Her skeleton is stronger, her joints more flexible with three hundred and sixty degrees of motion, and her bones aren’t really bones anymore, but something harder, lighter, more efficient. The surgeries have taken longer than Nebula can even remember; sometimes she was asleep and sometimes she was awake and sometimes she lay in a bed wrapped in bandages with wires in her eyes and her mouth and her hands and her chest, and Gamora swam into view from time to time with her face torn and bloodied and her skull shaved bare and filled with needles, watching Nebula when she couldn’t speak, offering comfort Nebula didn’t ask for and didn’t want, but didn’t pull away from either.

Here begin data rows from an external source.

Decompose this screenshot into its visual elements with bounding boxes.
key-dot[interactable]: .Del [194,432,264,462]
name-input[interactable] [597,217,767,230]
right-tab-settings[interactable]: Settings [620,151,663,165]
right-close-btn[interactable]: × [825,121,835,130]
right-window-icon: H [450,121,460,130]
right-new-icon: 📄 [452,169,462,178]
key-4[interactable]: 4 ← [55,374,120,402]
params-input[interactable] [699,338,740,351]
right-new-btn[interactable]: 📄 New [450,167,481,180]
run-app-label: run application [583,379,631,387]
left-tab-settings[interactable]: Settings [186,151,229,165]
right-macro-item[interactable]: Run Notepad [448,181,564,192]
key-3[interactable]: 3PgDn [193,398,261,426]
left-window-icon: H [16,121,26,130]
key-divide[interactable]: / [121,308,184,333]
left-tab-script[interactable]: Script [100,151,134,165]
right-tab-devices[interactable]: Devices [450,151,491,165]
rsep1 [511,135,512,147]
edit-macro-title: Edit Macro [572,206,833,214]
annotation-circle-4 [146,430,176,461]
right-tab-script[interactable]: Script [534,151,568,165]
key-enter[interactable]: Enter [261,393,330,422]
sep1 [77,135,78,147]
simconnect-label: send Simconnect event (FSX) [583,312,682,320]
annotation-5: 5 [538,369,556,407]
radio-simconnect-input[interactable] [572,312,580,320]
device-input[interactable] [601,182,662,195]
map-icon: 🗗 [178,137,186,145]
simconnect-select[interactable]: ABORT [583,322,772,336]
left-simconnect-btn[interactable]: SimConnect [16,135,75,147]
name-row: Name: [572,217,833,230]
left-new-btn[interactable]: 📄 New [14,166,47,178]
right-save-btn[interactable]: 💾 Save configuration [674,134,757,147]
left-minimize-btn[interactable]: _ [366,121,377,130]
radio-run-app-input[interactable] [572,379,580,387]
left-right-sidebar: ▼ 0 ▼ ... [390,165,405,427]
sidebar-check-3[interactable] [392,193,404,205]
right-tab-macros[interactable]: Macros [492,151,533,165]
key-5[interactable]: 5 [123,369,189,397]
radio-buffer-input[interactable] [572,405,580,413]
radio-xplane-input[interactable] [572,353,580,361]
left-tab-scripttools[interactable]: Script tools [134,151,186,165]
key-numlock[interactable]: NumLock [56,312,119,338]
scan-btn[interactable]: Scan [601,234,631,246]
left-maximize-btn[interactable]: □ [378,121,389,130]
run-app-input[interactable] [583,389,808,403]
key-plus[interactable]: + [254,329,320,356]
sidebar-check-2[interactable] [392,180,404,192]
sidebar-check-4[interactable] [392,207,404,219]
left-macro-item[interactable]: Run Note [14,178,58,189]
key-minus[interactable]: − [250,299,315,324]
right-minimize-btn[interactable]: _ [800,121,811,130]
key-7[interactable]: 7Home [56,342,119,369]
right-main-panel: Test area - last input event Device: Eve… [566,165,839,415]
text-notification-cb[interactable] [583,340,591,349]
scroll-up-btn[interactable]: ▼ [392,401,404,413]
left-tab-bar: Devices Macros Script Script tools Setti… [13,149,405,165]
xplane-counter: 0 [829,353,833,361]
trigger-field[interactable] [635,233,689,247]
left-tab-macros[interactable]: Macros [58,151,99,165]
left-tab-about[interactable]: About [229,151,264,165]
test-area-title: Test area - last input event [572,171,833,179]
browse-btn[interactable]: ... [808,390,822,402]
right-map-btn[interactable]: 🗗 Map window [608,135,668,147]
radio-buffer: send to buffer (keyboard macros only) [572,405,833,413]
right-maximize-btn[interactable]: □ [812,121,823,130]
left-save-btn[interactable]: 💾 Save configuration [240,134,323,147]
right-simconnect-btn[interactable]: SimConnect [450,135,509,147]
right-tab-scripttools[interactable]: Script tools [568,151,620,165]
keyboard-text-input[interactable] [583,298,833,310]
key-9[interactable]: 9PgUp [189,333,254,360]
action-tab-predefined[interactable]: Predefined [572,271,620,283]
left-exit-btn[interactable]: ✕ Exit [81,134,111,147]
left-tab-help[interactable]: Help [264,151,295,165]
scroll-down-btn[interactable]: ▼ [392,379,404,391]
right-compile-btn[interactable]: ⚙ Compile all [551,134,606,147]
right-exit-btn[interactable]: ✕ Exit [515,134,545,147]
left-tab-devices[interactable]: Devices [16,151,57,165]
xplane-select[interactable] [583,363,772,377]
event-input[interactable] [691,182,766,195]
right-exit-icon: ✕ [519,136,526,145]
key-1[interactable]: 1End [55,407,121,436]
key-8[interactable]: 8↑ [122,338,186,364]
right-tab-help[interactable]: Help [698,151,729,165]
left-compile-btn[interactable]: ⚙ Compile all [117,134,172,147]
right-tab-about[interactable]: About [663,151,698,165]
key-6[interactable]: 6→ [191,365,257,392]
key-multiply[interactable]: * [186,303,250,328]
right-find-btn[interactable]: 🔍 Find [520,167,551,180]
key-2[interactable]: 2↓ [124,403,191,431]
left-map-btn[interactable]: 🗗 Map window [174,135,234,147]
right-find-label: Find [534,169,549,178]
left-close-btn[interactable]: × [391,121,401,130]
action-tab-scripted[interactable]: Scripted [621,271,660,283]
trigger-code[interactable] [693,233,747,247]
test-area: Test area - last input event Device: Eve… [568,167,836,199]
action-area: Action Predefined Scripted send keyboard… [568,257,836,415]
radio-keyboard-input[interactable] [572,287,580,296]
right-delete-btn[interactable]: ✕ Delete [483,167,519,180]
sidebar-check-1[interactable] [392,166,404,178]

Her skin, though, cannot hold up to all the adjustments to the bones inside, and even after the grafts and the healing it’s not capable of withstanding what Nebula is learning to do now. She wishes it would grow back thicker, understanding of what she needs now, but it doesn’t, and she’s training with a machine that fires a thousand electric shocks a minute for her to dodge and repel, and it’s her own fault if she doesn’t. The chamber is pitted and scarred, the skeleton of a sibling she never met burned in perfect detail against the wall where they weren’t quick enough. Nebula isn’t like that, though, will never be like that, and she finishes in breathless triumph with her teeth rattling and her fingertips sparked from the couple of hits that slipped through, and when she looks down she’s bleeding oily and dark onto the floor, her skin split across her knees, sagging away from her bones.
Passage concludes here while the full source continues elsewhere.